- _TASK_
Copy nothing but the text: repeat each entry exactly and drop the images.

Records from a collection:
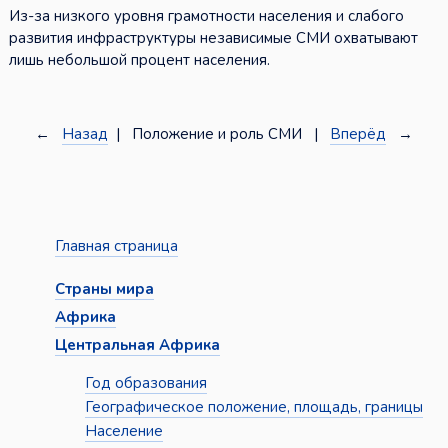
Из-за низкого уровня грамотности населения и слабого
развития инфраструктуры независимые СМИ охватывают
лишь небольшой процент населения.
←
Назад
| Положение и роль СМИ |
Вперёд
→
Главная страница
Страны мира
Африка
Центральная Африка
Год образования
Географическое положение, площадь, границы
Население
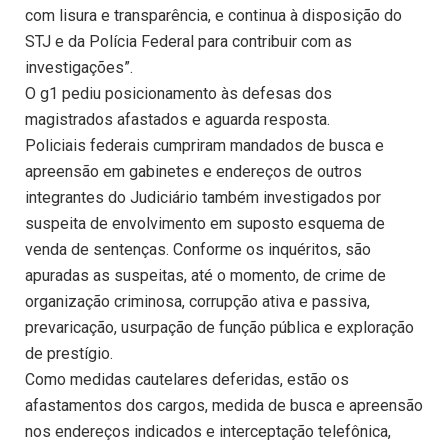
com lisura e transparência, e continua à disposição do
STJ e da Polícia Federal para contribuir com as
investigações”.
O g1 pediu posicionamento às defesas dos
magistrados afastados e aguarda resposta.
Policiais federais cumpriram mandados de busca e
apreensão em gabinetes e endereços de outros
integrantes do Judiciário também investigados por
suspeita de envolvimento em suposto esquema de
venda de sentenças. Conforme os inquéritos, são
apuradas as suspeitas, até o momento, de crime de
organização criminosa, corrupção ativa e passiva,
prevaricação, usurpação de função pública e exploração
de prestígio.
Como medidas cautelares deferidas, estão os
afastamentos dos cargos, medida de busca e apreensão
nos endereços indicados e interceptação telefônica,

- _ANSWER SPACE_
Из-за низкого уровня грамотности населения и слабого
развития инфраструктуры независимые СМИ охватывают
лишь небольшой процент населения.
←
Назад
| Положение и роль СМИ |
Вперёд
→
Главная страница
Страны мира
Африка
Центральная Африка
Год образования
Географическое положение, площадь, границы
Население
com lisura e transparência, e continua à disposição do
STJ e da Polícia Federal para contribuir com as
investigações”.
O g1 pediu posicionamento às defesas dos
magistrados afastados e aguarda resposta.
Policiais federais cumpriram mandados de busca e
apreensão em gabinetes e endereços de outros
integrantes do Judiciário também investigados por
suspeita de envolvimento em suposto esquema de
venda de sentenças. Conforme os inquéritos, são
apuradas as suspeitas, até o momento, de crime de
organização criminosa, corrupção ativa e passiva,
prevaricação, usurpação de função pública e exploração
de prestígio.
Como medidas cautelares deferidas, estão os
afastamentos dos cargos, medida de busca e apreensão
nos endereços indicados e interceptação telefônica,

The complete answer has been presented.